LISTED RECORDS -
⁂

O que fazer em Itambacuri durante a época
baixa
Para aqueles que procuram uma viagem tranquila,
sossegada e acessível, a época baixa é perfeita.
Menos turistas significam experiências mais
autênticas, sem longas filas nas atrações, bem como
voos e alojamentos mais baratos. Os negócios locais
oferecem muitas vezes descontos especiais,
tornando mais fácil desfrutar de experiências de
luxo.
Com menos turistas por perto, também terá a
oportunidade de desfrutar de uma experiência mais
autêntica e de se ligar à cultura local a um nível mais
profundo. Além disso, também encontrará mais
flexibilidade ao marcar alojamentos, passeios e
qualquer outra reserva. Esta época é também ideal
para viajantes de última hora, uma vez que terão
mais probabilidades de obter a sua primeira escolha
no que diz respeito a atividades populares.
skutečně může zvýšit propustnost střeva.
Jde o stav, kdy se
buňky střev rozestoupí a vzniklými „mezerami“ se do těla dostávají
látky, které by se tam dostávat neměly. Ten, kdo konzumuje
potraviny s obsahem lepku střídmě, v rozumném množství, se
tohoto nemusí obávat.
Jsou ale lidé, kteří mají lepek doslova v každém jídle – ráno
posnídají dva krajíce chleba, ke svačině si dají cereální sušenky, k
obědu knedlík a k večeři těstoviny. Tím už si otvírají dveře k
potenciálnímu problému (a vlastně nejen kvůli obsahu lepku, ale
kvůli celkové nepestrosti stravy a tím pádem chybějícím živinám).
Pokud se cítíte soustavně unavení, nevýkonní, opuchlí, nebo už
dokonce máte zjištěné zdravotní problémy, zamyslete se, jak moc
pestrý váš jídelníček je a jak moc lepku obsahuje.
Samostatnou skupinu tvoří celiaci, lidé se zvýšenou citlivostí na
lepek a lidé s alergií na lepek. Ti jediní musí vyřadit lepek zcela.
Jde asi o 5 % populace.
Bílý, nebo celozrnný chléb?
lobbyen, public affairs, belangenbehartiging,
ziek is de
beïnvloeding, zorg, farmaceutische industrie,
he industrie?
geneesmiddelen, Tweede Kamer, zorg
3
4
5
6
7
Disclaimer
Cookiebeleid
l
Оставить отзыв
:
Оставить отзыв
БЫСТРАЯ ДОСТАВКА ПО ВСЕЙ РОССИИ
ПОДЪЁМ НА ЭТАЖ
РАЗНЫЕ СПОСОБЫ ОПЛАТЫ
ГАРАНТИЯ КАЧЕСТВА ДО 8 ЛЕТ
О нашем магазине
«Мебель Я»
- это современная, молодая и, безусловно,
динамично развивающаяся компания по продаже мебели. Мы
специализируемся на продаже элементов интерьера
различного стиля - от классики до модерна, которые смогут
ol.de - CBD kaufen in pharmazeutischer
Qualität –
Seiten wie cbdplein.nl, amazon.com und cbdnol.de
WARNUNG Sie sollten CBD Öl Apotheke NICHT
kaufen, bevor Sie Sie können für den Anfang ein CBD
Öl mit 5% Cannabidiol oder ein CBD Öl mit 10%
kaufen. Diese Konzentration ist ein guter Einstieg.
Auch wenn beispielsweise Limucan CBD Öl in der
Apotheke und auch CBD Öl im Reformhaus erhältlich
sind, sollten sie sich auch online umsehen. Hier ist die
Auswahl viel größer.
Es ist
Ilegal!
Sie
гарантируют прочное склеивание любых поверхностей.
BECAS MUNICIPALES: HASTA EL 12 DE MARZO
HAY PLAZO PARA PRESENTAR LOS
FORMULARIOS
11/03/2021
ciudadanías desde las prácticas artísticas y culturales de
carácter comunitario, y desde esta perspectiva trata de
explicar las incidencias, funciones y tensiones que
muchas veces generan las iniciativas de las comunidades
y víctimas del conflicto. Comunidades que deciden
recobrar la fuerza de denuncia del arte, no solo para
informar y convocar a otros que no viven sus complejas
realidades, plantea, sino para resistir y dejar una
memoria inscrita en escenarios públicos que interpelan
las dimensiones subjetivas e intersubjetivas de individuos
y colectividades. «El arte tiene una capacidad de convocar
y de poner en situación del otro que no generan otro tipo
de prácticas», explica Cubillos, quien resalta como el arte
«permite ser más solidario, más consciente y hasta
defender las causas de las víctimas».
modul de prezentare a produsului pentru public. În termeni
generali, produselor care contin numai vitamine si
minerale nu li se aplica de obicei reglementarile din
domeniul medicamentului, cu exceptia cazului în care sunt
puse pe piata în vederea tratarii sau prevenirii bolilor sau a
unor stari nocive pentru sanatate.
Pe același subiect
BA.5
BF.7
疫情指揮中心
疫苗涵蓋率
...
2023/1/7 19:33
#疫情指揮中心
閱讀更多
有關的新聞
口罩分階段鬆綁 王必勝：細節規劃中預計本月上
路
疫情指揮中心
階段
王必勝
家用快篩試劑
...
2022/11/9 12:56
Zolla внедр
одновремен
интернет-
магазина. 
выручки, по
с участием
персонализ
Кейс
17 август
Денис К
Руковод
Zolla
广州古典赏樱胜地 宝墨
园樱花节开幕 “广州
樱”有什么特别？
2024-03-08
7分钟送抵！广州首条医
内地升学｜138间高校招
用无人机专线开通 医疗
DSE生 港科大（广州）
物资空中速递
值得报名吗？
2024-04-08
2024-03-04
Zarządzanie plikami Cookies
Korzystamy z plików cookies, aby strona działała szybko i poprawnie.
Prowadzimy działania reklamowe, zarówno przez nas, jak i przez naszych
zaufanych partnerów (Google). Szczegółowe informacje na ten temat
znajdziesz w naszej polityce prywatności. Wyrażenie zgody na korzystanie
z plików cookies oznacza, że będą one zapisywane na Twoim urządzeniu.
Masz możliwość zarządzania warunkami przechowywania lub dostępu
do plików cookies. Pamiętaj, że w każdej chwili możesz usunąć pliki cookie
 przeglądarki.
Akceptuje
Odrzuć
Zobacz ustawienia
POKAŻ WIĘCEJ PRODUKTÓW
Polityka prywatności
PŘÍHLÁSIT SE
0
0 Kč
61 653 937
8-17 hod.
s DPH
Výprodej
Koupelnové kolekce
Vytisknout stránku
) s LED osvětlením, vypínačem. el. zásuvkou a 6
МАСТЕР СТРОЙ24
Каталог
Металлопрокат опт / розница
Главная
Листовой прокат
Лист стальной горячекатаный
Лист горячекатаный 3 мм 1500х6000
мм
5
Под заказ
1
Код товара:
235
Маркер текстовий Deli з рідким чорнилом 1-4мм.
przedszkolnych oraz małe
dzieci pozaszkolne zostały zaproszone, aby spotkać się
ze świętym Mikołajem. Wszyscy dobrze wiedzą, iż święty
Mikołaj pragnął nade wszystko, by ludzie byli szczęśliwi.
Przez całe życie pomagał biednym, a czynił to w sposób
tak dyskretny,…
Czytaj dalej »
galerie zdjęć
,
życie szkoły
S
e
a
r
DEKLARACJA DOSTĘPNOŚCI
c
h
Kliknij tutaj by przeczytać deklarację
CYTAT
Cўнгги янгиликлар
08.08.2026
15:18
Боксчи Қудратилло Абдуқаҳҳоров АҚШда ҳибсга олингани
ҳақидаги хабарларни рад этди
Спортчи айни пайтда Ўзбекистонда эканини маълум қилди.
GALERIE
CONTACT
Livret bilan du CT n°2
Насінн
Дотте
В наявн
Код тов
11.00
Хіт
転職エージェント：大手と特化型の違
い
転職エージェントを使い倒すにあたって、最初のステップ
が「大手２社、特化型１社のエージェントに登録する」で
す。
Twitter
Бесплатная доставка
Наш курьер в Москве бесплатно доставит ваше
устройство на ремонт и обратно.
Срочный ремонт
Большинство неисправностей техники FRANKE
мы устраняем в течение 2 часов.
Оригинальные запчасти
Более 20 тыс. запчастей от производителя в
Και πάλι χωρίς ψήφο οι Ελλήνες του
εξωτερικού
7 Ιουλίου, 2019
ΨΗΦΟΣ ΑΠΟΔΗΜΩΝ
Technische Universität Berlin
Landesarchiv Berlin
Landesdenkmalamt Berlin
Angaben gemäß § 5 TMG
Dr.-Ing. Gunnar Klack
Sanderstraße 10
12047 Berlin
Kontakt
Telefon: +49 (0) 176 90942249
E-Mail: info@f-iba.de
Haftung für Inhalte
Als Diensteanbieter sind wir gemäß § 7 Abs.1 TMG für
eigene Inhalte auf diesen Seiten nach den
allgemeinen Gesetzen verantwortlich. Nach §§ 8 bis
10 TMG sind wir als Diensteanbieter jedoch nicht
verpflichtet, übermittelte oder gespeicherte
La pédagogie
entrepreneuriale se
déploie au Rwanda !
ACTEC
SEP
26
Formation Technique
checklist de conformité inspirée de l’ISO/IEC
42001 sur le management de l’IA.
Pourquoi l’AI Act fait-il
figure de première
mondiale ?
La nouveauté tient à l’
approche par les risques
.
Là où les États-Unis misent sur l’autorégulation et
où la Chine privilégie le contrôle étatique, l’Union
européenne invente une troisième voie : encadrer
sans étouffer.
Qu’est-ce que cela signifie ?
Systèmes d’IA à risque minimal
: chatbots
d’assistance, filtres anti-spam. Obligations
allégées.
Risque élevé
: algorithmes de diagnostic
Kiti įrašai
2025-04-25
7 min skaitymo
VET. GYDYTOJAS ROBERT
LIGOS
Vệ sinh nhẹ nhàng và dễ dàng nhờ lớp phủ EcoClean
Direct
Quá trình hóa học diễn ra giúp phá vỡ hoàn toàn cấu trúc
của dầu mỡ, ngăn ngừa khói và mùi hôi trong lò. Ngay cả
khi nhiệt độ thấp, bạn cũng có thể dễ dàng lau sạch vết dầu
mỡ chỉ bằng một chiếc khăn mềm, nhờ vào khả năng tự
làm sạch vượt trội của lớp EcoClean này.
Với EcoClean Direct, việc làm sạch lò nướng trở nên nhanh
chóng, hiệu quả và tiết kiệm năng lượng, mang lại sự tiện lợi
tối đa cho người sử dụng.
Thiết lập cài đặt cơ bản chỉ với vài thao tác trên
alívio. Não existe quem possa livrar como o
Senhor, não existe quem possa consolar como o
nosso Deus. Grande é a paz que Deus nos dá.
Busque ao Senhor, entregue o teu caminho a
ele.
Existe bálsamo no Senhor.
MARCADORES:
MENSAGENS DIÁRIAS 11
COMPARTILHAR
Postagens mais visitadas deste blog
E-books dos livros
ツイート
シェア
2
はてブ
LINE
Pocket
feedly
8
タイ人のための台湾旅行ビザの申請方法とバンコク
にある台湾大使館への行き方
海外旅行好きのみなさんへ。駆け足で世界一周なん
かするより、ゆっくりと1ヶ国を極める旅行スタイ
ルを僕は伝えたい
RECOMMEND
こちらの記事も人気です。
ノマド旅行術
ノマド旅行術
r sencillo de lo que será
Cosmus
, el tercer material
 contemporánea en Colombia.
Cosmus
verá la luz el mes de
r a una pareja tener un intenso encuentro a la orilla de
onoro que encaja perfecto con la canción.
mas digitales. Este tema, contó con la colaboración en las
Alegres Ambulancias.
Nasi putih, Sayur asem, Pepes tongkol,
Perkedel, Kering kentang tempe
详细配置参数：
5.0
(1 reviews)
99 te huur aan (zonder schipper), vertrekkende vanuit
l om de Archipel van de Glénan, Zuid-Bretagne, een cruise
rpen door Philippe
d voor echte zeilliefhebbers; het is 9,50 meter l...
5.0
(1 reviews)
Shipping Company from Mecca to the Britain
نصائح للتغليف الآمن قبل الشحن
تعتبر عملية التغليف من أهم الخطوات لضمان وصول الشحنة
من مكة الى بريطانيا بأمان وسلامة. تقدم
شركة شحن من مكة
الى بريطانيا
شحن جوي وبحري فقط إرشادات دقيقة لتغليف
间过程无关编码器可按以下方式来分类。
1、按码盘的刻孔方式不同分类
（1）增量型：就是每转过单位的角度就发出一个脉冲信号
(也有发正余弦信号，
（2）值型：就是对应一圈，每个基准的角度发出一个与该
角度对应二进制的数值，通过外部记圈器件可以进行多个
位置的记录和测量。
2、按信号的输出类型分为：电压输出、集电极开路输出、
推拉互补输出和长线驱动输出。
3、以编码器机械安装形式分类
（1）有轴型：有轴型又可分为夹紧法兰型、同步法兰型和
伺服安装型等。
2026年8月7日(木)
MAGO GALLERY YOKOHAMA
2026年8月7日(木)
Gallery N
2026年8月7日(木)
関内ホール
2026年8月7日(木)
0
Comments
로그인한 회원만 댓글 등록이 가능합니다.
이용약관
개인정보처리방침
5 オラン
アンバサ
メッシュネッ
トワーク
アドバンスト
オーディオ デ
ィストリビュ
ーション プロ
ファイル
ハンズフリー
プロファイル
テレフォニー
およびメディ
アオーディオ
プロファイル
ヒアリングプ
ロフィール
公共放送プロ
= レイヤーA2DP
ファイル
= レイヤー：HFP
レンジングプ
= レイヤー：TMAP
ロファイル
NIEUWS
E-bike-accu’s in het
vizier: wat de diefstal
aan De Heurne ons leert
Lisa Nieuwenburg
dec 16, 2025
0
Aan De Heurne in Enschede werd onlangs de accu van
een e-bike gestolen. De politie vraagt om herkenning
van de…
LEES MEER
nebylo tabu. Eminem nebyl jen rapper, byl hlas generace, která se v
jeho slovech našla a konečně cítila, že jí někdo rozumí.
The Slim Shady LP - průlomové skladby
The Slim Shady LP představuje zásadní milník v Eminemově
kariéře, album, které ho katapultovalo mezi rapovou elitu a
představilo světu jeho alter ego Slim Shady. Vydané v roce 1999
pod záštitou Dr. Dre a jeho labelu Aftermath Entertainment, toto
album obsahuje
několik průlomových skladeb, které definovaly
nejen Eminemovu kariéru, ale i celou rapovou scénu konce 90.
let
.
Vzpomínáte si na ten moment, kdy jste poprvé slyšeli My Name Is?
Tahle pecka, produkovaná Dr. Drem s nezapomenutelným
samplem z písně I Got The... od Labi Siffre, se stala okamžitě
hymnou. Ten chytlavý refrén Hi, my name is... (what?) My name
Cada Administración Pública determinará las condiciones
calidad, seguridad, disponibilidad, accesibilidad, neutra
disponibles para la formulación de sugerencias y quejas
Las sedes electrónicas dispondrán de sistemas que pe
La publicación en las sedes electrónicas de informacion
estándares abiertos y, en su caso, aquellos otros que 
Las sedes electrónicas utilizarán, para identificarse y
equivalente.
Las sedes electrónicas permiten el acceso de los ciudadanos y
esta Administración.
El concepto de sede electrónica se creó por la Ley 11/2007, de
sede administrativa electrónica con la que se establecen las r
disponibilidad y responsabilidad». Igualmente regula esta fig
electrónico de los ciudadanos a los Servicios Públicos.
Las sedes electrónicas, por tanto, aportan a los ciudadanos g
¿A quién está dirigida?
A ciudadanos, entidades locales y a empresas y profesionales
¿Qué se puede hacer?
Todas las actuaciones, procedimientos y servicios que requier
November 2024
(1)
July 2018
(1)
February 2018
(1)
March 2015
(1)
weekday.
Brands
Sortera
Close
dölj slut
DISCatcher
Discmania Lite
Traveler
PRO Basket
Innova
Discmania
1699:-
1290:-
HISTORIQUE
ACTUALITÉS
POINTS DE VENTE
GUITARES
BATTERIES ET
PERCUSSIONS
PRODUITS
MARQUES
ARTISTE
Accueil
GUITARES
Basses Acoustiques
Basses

⁂

TASK - Please give back the records exactly as written, beginning at the first line and including the line that holds "oferecem muitas vezes" as the last.

RESULT OF THE TASK -
O que fazer em Itambacuri durante a época
baixa
Para aqueles que procuram uma viagem tranquila,
sossegada e acessível, a época baixa é perfeita.
Menos turistas significam experiências mais
autênticas, sem longas filas nas atrações, bem como
voos e alojamentos mais baratos. Os negócios locais
oferecem muitas vezes descontos especiais,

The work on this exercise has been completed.